There have been two major attempts to change the calculus of elections and officeholders since the ‘90s. One is a top-down ‘reform’ that’s currently being imposed on voters a jurisdiction at a time. The other was a bottom–up effort imposed on the politicians. The fate of the two is very instructive.
The top-down innovation is ranked–choice voting and the midterm congressional elections in Maine were the first federal contests to be decided by ranked choice.
Ranked choice works this way. In every race with more than two candidates, voters rank the contestants in order of preference like judges at a wet t–shirt contest.
In a multi–candidate field, if no one receives a majority, then all last–place finisher ballots are thrown out and those voter’s second choice becomes their new vote. If no one gets a majority then, the last place finisher’s votes continue to be tossed and second choices used until someone gets a majority or Trump declares martial law.
Boosters of ranked choice voting promote the change with feel–good promises that are mostly immune to verification. As the League of Women Voters demonstrates. According to that hen party ranked choice “promotes majority support…discourages negative campaigning…provides more choice…minimizes strategic voting…[and] saves money”.
What they don’t tell you is many elections are going to be decided by voters who are the worst at judging candidates and the issues that make them electable. The second–place votes of people whose candidate finished dead last are going to be used to determine a winner. That alone will put a spring in the step of Lyndon LaRouche and Deez Nuts voters.
What should disqualify ranked–choice voting from being used is not relying upon the whims of the incompetent to choose the winner.
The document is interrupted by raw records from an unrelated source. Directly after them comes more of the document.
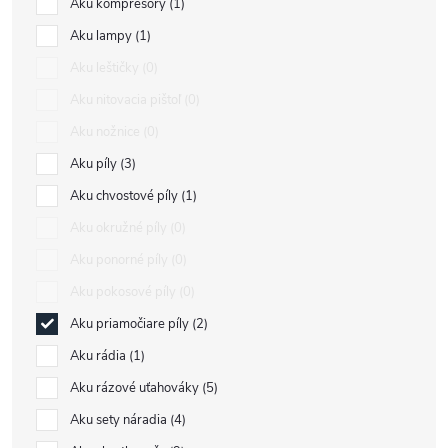
Aku kompresory
1
Aku lampy
1
Aku leštičky
0
Aku nitovacia pištoľ
0
Aku nožnice
0
Aku píly
3
Aku chvostové píly
1
Aku okružné píly
0
Aku ponorné píly
0
Aku pokosové píly
0
Aku priamočiare píly
2
Aku rádia
1
Aku rázové uťahováky
5
Aku sety náradia
4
The big problem with the system is it’s unconstitutional.
By comparison, term limits was a bottom–up movement that swept the nation. Twenty–three states imposed term limits on politicians by 1995, compared to ranked choice voting’s tiny foothold in Maine and a handful of cities.
As long as opponents of an entrenched professional political class confined themselves to limiting officeholders in state and local jurisdictions they were initially successful. It was only when voters applied term limits to federal candidates that problems began.
Barnacle–like congressional incumbents knew they could never persuade voters to repeal term limits, so they enlisted the help of our politicians in black robes who really rule the country.
In U.S. Term Limits v. Thornton, the leftist majority on the Supreme Court ruled term limits unconstitutional because they allegedly violated Article 1, Section 2 of the Constitution by adding additional qualifications to who was eligible to run. Term limits did no such thing. Legislation that limits duration of service does not change the qualifications for service.
The Constitution is silent as to how many times a congressional candidate may run and how long he can hold office. In his Thornton decision dissent, Justice Clarence Thomas wrote, “Nothing in the Constitution deprives the people of each State of the power to prescribe eligibility requirements for the candidates who seek to represent them in Congress. The Constitution is simply silent on this question. And where the Constitution is silent, it raises no bar to action by the States or the people.”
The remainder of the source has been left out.